Im April 2025 hat ERCOT seine Prognose für das zukünftige Lastwachstum angepasst und rechnet bis 2035 mit einer Spitzenlast von 35 GW durch Rechenzentren – das entspricht fast der Hälfte der aktuellen Systemspitze.

Dieser Trend ist Teil einer Welle, die Stromnetze landesweit erfasst. Technologiekonzerne strömen nach Texas, um dort in großem Stil Hyperscale-Rechenzentren zu errichten – angelockt vom günstigen Stromangebot und reichlich verfügbarem Land.

Doch die Realität des Netzanschlusses könnte sich als begrenzender Faktor erweisen.

Wie schnell kann das Wachstum tatsächlich vorangehen?

Die Analyse in diesem Bericht ist kostenlos und enthält:

  • Wachstumsprognosen für Rechenzentren in Texas
  • Eine Übersicht zum Senate Bill 6 – das texanische Gesetz zur Netzanbindung großer Verbraucher
  • Analyse, warum der weltweite Mangel an Gasturbinen den Ausbau von Rechenzentren begrenzen könnte
  • Und welche Chancen sich daraus für Energieentwickler ergeben

Bei Fragen zum Inhalt dieses Artikels wenden Sie sich gerne an ovais@modoenergy.com aus dem US-Forschungsteam.

Zentrales Fazit: Das Wachstum der Rechenzentren in Texas wird voraussichtlich hinter der ERCOT-Prognose zurückbleiben

Das Wachstum der Rechenzentren in Texas wird durch die Geschwindigkeit limitiert, mit der Standorte ans Stromnetz angeschlossen werden können.

Alle anderen Faktoren – Zugang zu Land, Verfügbarkeit von Wasser zur Kühlung und eine stetige Versorgung mit Halbleitern – können den Ausbau zwar bremsen, sind jedoch nicht das Hauptproblem.

In Texas wird der Mangel an Eigenerzeugung voraussichtlich dazu führen, dass der Ausbau von Rechenzentren bis 2035 auf 44 GW begrenzt bleibt.
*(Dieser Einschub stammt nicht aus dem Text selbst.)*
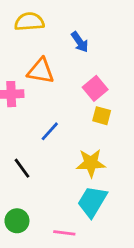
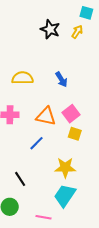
yellow semicircle: (29, 22) -> (22, 78), moved
orange triangle: (41, 71) -> (46, 116), moved
black line: (22, 168) -> (20, 179), moved

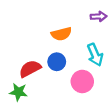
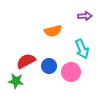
blue circle: (57, 62) -> (49, 66), moved

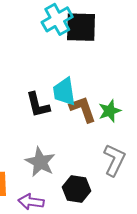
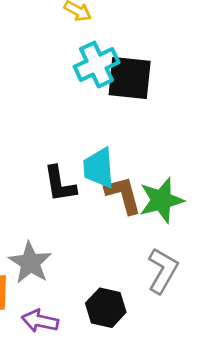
green star: (110, 111) -> (161, 200), size x1.4
gray star: (40, 162) -> (30, 263), moved

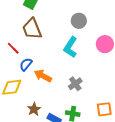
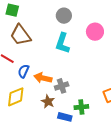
gray cross: (75, 84) -> (62, 86), moved, turned 32
brown star: (34, 109) -> (48, 101), moved

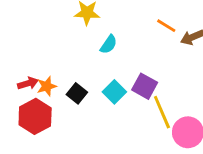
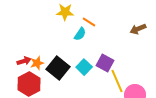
orange line: (166, 26) -> (89, 22), moved
black square: (77, 93) -> (58, 68), size x1.6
Das bedeutet, dass der Ausbau länger als geplant dauern könnte – und bis zum Ende des Jahrzehnts dennoch hinter den Erwartungen zurückbleibt.
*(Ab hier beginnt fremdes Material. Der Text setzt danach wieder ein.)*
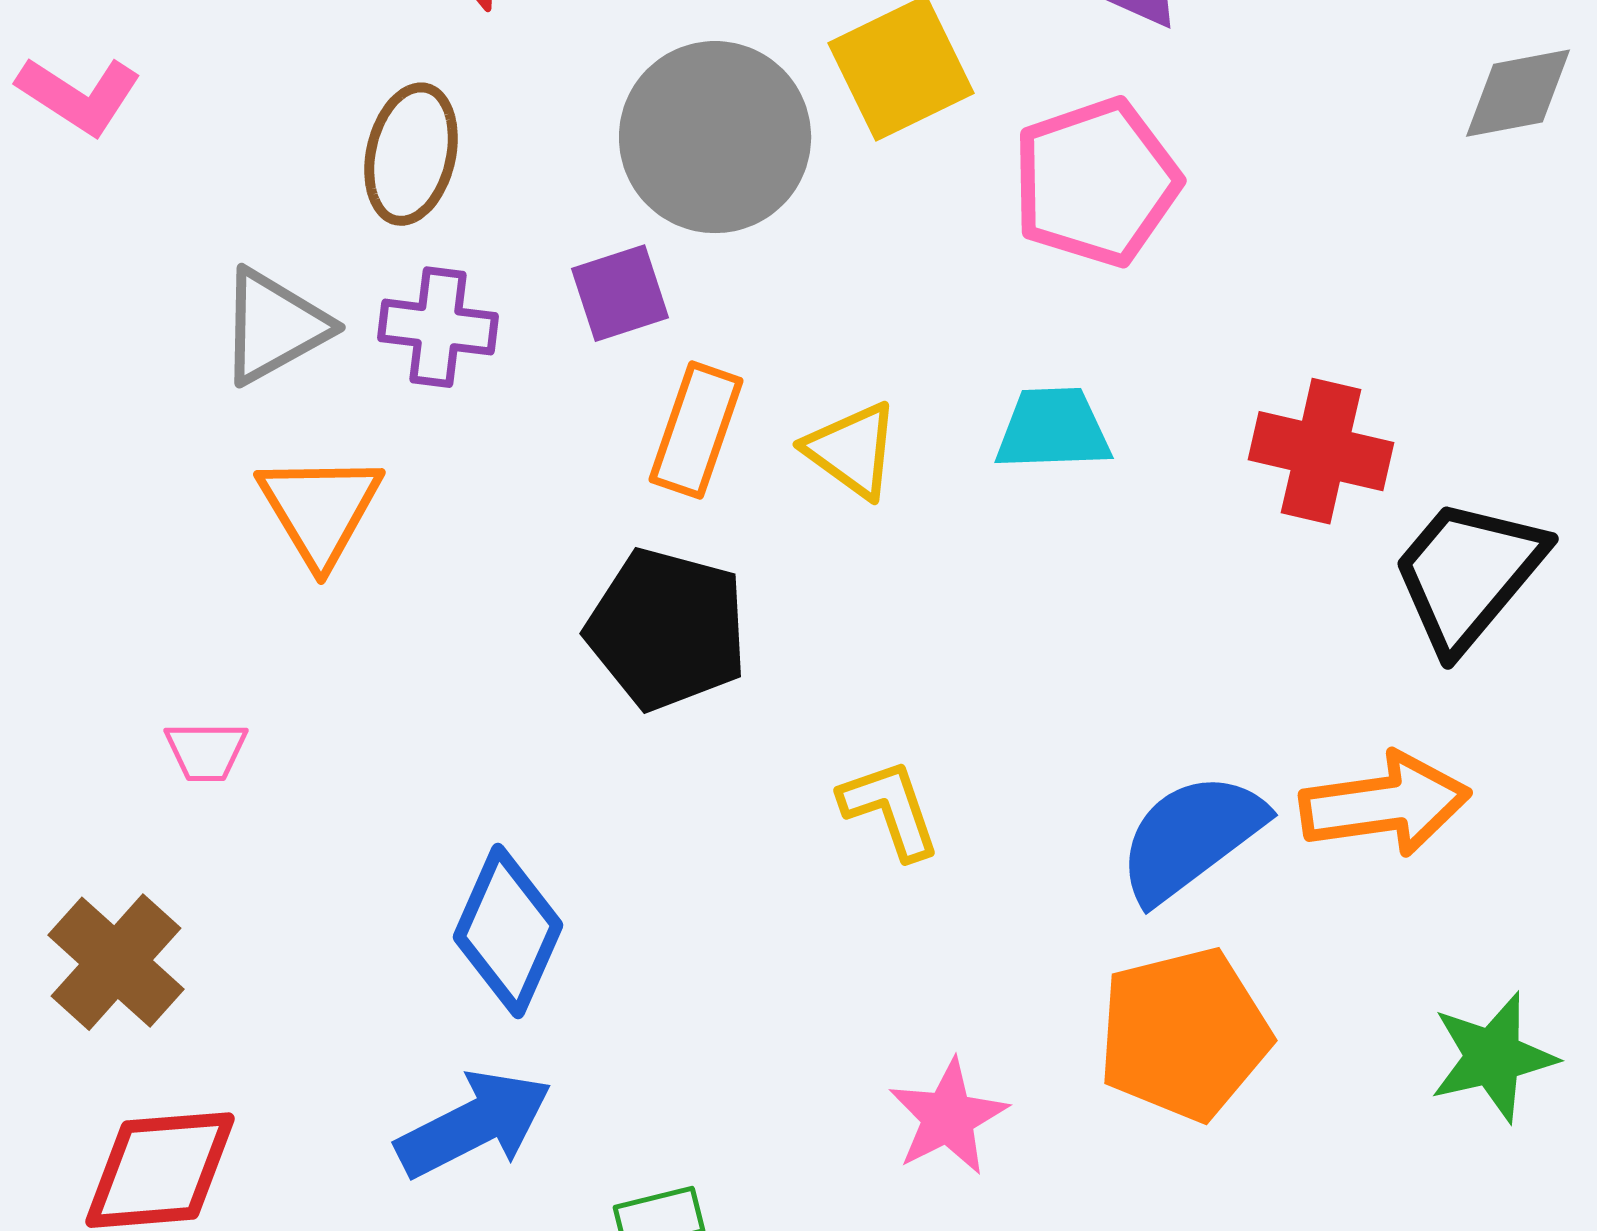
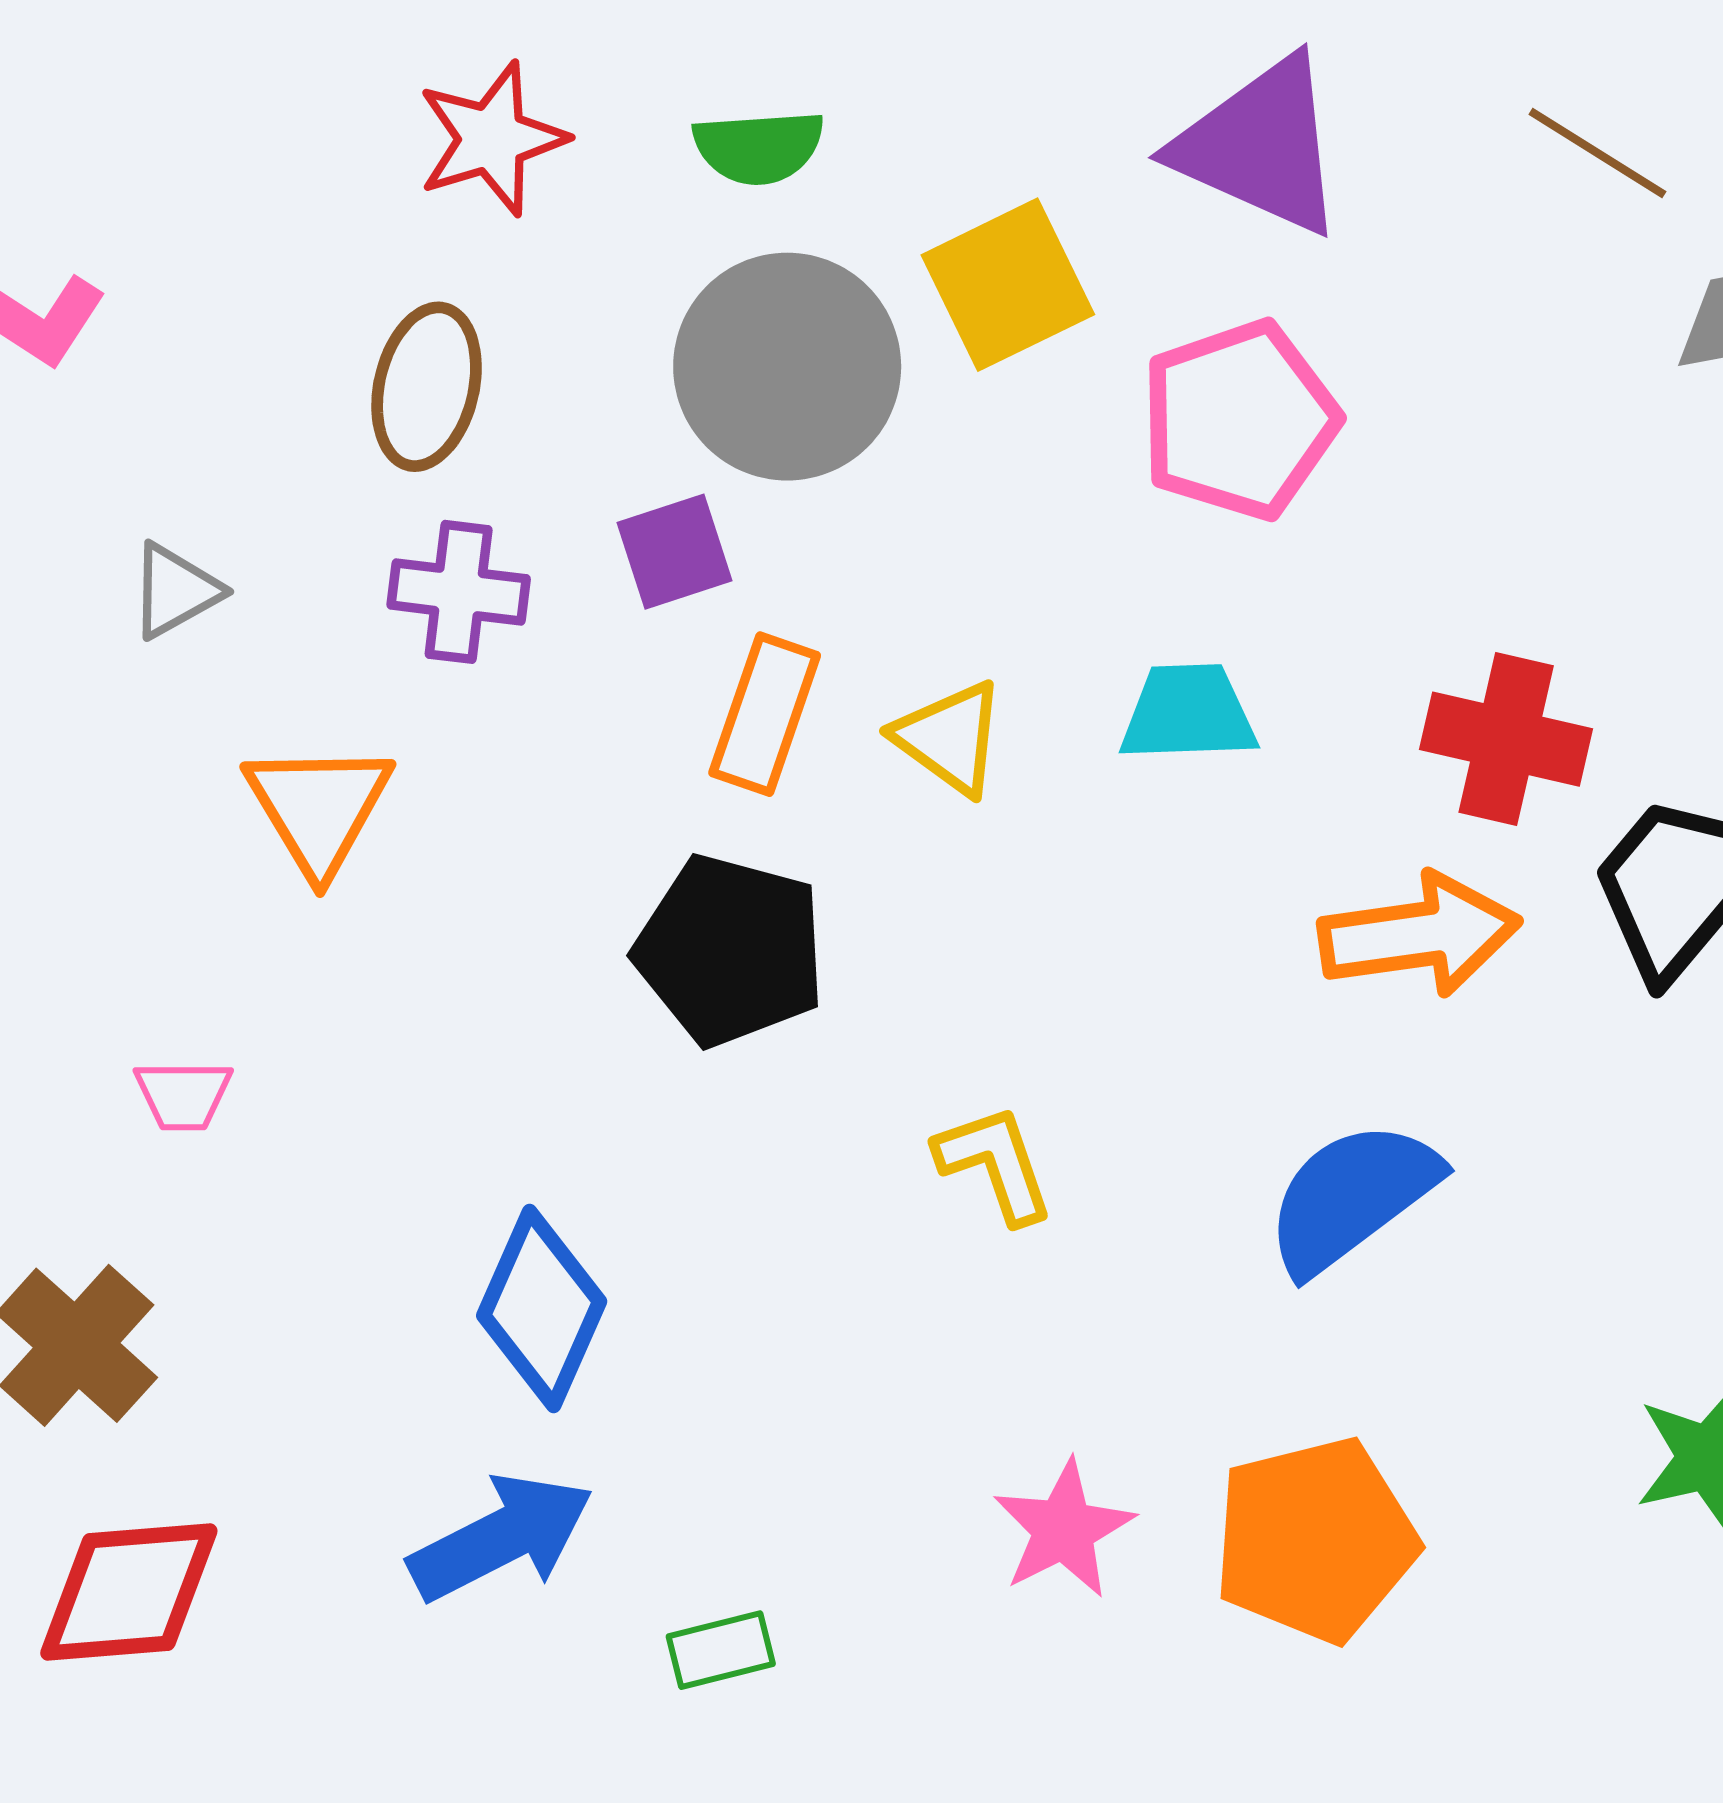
gray triangle: (274, 326) -> (175, 591), moved, size x0.7
orange arrow: (1385, 804) -> (1419, 935), moved
orange pentagon: (1184, 1034) -> (1315, 1540), moved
Es gibt drei Gründe dafür, dass der Ausbau geringer ausfallen wird als prognostiziert:

  1. Texas’ Senate Bill 6 verpflichtet Projekte dazu, ihre Stromversorgung selbst zu sichern, um eine 24/7-Verfügbarkeit zu gewährleisten.
  2. Es gibt einen Mangel an gasbetriebenen Turbinen, um diese Selbstversorgung zu ermöglichen – das begrenzt sowohl die Geschwindigkeit als auch die Zahl der neuen Rechenzentren.
  3. Pressemitteilungen von Rechenzentren zeigen im zweiten Quartal 2025 noch keine Pipeline, die mit den ersten drei Jahren der ERCOT-Prognose übereinstimmt.

1. Senate Bill 6 in Texas zwingt Rechenzentren zur eigenen Stromversorgung

Am 20. Juni 2025 hat das texanische Senate Bill 6 (SB 6) den ersten Rahmen in den USA für die Anbindung sehr großer Stromverbraucher (≥ 75 MW) geschaffen.
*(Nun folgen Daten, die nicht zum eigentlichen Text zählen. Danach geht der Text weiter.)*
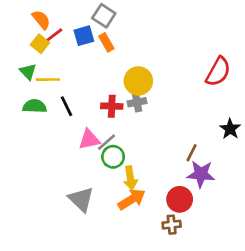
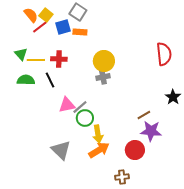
orange rectangle: (106, 42) -> (80, 32), turned -56
yellow square: (40, 44) -> (46, 15), moved
red semicircle: (218, 72) -> (164, 54), turned -35
red cross: (112, 106) -> (59, 59), moved
brown line: (192, 153) -> (144, 115), turned 32
brown cross: (172, 225) -> (122, 177), moved

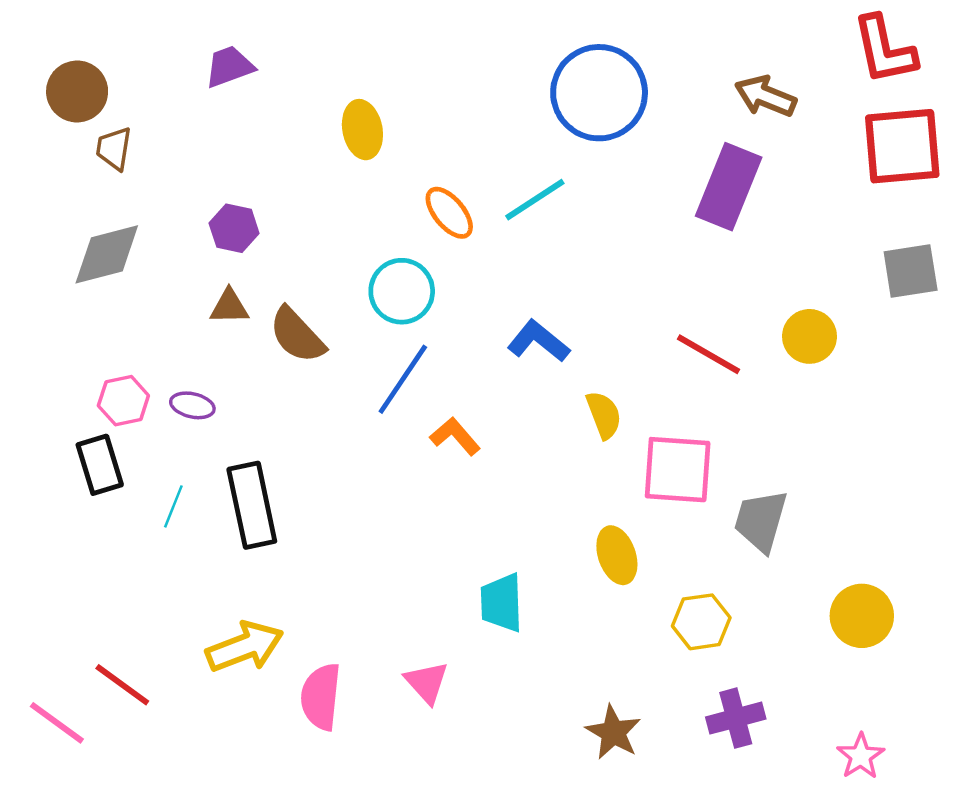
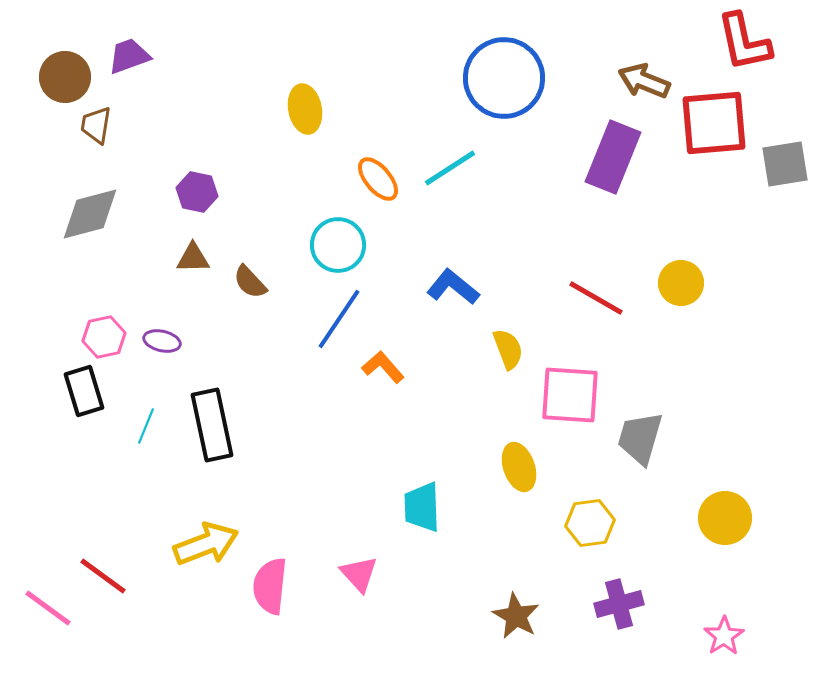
purple trapezoid: (229, 67) -> (129, 56), moved
red square: (902, 146) -> (714, 123), moved
gray square: (911, 271) -> (785, 164), moved
brown semicircle: (297, 335) -> (250, 282), size x0.7

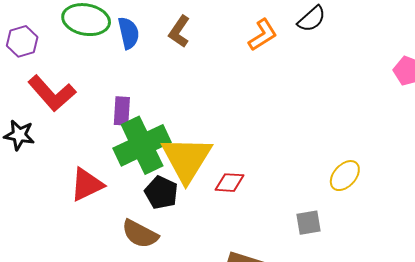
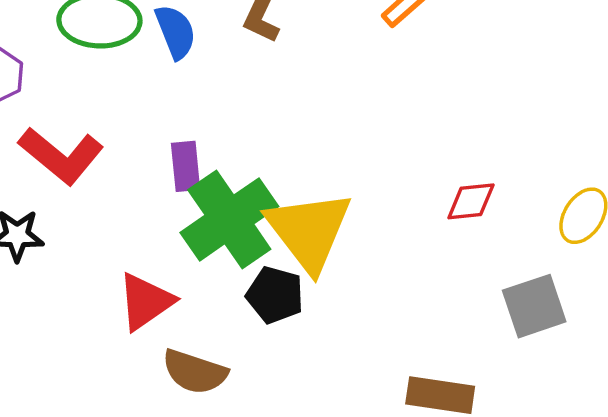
red diamond: (230, 183) -> (471, 201), moved
gray square: (308, 223) -> (534, 306), size x1.4
brown semicircle: (140, 234) -> (195, 372), moved

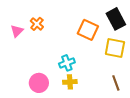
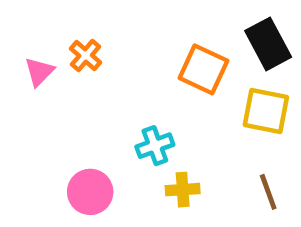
yellow cross: (70, 82) -> (183, 190), moved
Neue Rechenzentren müssen mit einem gesetzlichen „Kill-Switch“ ausgestattet sein, der sie verpflichtet, bei einem weiteren Wintersturm wie Uri ihren Stromverbrauch zu reduzieren.

Die großen KI-Standorte streben jedoch eine Verfügbarkeit von 99,999 % an – also maximal 5 Minuten Ausfallzeit pro Jahr – und setzen daher auf Notstromaggregate, um Lastabwürfe zu überbrücken.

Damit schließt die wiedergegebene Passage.